From: Chuck Lever <chuck.lever@oracle.com>
To: anna.schumaker@netapp.com
Cc: linux-rdma@vger.kernel.org, linux-nfs@vger.kernel.org
Subject: [PATCH 9/9] xprtrdma: Allocate rpcrdma_reps during Receive completion
Date: Mon, 05 Mar 2018 15:13:39 -0500 [thread overview]
Message-ID: <20180305201339.10904.10673.stgit@manet.1015granger.net> (raw)

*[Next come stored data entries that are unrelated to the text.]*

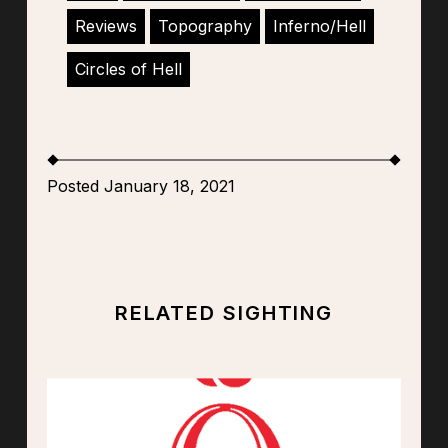
Reviews
Topography
Inferno/Hell
Circles of Hell
Posted January 18, 2021
RELATED SIGHTING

In-Reply-To: <20180305200825.10904.40829.stgit@manet.1015granger.net>
Receive completion for a CQ runs on one CPU core only. Ensure that
Receive buffers are allocated on the same CPU core where Receive
completions are handled. This guarantees that a transport's Receive
buffers are on the NUMA node that is local to the device no matter
where the transport was created.
Signed-off-by: Chuck Lever <chuck.lever@oracle.com>
---
net/sunrpc/xprtrdma/backchannel.c | 21 ---------------------
net/sunrpc/xprtrdma/rpc_rdma.c | 8 ++++++++
net/sunrpc/xprtrdma/verbs.c | 35 ++++++++++++++++++++++++++---------
net/sunrpc/xprtrdma/xprt_rdma.h | 4 +++-
4 files changed, 37 insertions(+), 31 deletions(-)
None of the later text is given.